44 Replies to “pelvic organs? come on down! (part 4 of 4)”

  1. I know exactly what you mean. I had a similar experience with my csection. I just can’t believe they expect you to get up only 12 HOURS AFTER SURGERY. WTF? Are you kidding me?! They had me on Percocet which did ABSOLUTELY nothing except make me so constipated I couldn’t go for 6 days. I was better off with straight up ibuprofen (I was given morphine only once, bastards). I have never felt such pain in all my life, trying to get out of bed after that. Got to my feet (with 2 people helping me) and fell right back down. Had a similar nurse experience too (shift change-my husband may have gone into full attack mode) but it was followed the next day by another nurse coming in and telling me she knew I was due for pain meds about when she was going off duty so she came in early to see if I needed them. I think I may have kissed her.

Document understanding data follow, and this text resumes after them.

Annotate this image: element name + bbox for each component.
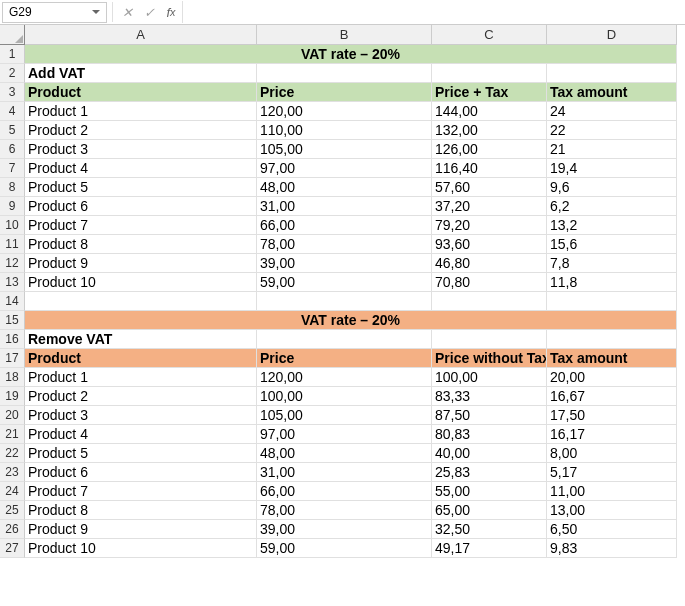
cell[interactable]: 16,67	[547, 387, 677, 406]
row-header[interactable]: 3	[0, 83, 25, 102]
cell[interactable]: Remove VAT	[25, 330, 257, 349]
cell[interactable]	[257, 292, 432, 311]
formula-input[interactable]	[182, 1, 685, 23]
cell[interactable]: 5,17	[547, 463, 677, 482]
cell[interactable]: Product	[25, 349, 257, 368]
cell[interactable]: Product 8	[25, 501, 257, 520]
cell[interactable]: Product 7	[25, 482, 257, 501]
cell[interactable]: 22	[547, 121, 677, 140]
cell[interactable]	[257, 64, 432, 83]
cell[interactable]: 24	[547, 102, 677, 121]
chevron-down-icon[interactable]	[92, 10, 100, 14]
cell[interactable]: 6,50	[547, 520, 677, 539]
cell[interactable]: 48,00	[257, 178, 432, 197]
cell[interactable]: Product 1	[25, 368, 257, 387]
cell[interactable]: 105,00	[257, 406, 432, 425]
row-header[interactable]: 16	[0, 330, 25, 349]
cell[interactable]	[432, 64, 547, 83]
column-header[interactable]: A	[25, 25, 257, 45]
select-all-corner[interactable]	[0, 25, 25, 45]
cell[interactable]: 100,00	[257, 387, 432, 406]
cell[interactable]: 120,00	[257, 102, 432, 121]
cell[interactable]: 9,6	[547, 178, 677, 197]
cell[interactable]: 11,00	[547, 482, 677, 501]
cell[interactable]: Product 4	[25, 159, 257, 178]
cell[interactable]: Tax amount	[547, 83, 677, 102]
cell[interactable]: 80,83	[432, 425, 547, 444]
cell[interactable]: Price	[257, 349, 432, 368]
cell[interactable]: 55,00	[432, 482, 547, 501]
cell[interactable]	[547, 292, 677, 311]
cell[interactable]: 59,00	[257, 273, 432, 292]
cell[interactable]: 40,00	[432, 444, 547, 463]
cell[interactable]: Product 5	[25, 444, 257, 463]
row-header[interactable]: 12	[0, 254, 25, 273]
cell[interactable]: Product	[25, 83, 257, 102]
cell[interactable]: 21	[547, 140, 677, 159]
cell[interactable]: 25,83	[432, 463, 547, 482]
row-header[interactable]: 13	[0, 273, 25, 292]
cell[interactable]: Price + Tax	[432, 83, 547, 102]
row-header[interactable]: 14	[0, 292, 25, 311]
cell[interactable]: Product 2	[25, 121, 257, 140]
cell[interactable]: Product 10	[25, 539, 257, 558]
row-header[interactable]: 15	[0, 311, 25, 330]
row-header[interactable]: 4	[0, 102, 25, 121]
cell[interactable]: 15,6	[547, 235, 677, 254]
cell[interactable]: 144,00	[432, 102, 547, 121]
row-header[interactable]: 25	[0, 501, 25, 520]
cell[interactable]	[432, 292, 547, 311]
cell[interactable]: 110,00	[257, 121, 432, 140]
cell[interactable]: 46,80	[432, 254, 547, 273]
cell[interactable]: 100,00	[432, 368, 547, 387]
cell[interactable]: 6,2	[547, 197, 677, 216]
cell[interactable]: 87,50	[432, 406, 547, 425]
cell[interactable]: Product 4	[25, 425, 257, 444]
row-header[interactable]: 2	[0, 64, 25, 83]
cell[interactable]: 65,00	[432, 501, 547, 520]
cell[interactable]: Product 2	[25, 387, 257, 406]
cell[interactable]: Add VAT	[25, 64, 257, 83]
cell[interactable]: 17,50	[547, 406, 677, 425]
spreadsheet-grid[interactable]: ABCD1VAT rate – 20%2Add VAT3ProductPrice…	[0, 25, 685, 558]
cell[interactable]: 120,00	[257, 368, 432, 387]
column-header[interactable]: D	[547, 25, 677, 45]
row-header[interactable]: 10	[0, 216, 25, 235]
cell[interactable]: 70,80	[432, 273, 547, 292]
cell[interactable]: Product 3	[25, 406, 257, 425]
cell[interactable]: 49,17	[432, 539, 547, 558]
cell[interactable]: 78,00	[257, 235, 432, 254]
cell[interactable]: Price without Tax	[432, 349, 547, 368]
row-header[interactable]: 5	[0, 121, 25, 140]
cell[interactable]: 11,8	[547, 273, 677, 292]
cell[interactable]: 31,00	[257, 197, 432, 216]
row-header[interactable]: 9	[0, 197, 25, 216]
cell[interactable]: 48,00	[257, 444, 432, 463]
cell[interactable]: Product 8	[25, 235, 257, 254]
cell[interactable]: 116,40	[432, 159, 547, 178]
row-header[interactable]: 1	[0, 45, 25, 64]
column-header[interactable]: C	[432, 25, 547, 45]
cell[interactable]: 78,00	[257, 501, 432, 520]
row-header[interactable]: 26	[0, 520, 25, 539]
cell[interactable]: 83,33	[432, 387, 547, 406]
cell[interactable]: 126,00	[432, 140, 547, 159]
cell[interactable]: 66,00	[257, 482, 432, 501]
cell[interactable]: 13,00	[547, 501, 677, 520]
fx-icon[interactable]: fx	[160, 1, 182, 23]
row-header[interactable]: 20	[0, 406, 25, 425]
row-header[interactable]: 18	[0, 368, 25, 387]
cell[interactable]: 59,00	[257, 539, 432, 558]
cell[interactable]: 66,00	[257, 216, 432, 235]
cell[interactable]: 93,60	[432, 235, 547, 254]
cell[interactable]: 97,00	[257, 425, 432, 444]
cell[interactable]: Product 5	[25, 178, 257, 197]
cell[interactable]: Product 1	[25, 102, 257, 121]
cell[interactable]: 20,00	[547, 368, 677, 387]
cell[interactable]: 31,00	[257, 463, 432, 482]
cell[interactable]: Product 10	[25, 273, 257, 292]
cell[interactable]: Product 6	[25, 463, 257, 482]
cell[interactable]: 32,50	[432, 520, 547, 539]
name-box[interactable]: G29	[2, 2, 107, 23]
cell[interactable]	[25, 292, 257, 311]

    1. At one point my mom managed to track down a nurse on the opposite side of the floor who came in and refused to deal with the pain issue because she “didn’t know me.” WELL THEN FIND A NURSE WHO DOES KNOW ME, BECAUSE I’M DYING HERE!

      A different nurse that same day told me in a very threatening manner, when I was upset and crying with pain, that I had “better not be mean to her.” I was like: “Oh, excuse me. I didn’t realize I had to barter for your medical care. I thought I was already paying a million billion dollars for it. Also, I would be a lot nicer to you if my whole body didn’t KILL, which you don’t seem to be doing anything about.” (Well, I was like that in my head. In reality I was just like: “WAHHHH!”)

      I have nothing against nurses – in fact I have *SO* much respect for anyone who is in the nursing, caretaking, and medical professions – but I just had a lot of bad luck with the nursing staff that particular day. The rest of the hospital stay was wonderful though.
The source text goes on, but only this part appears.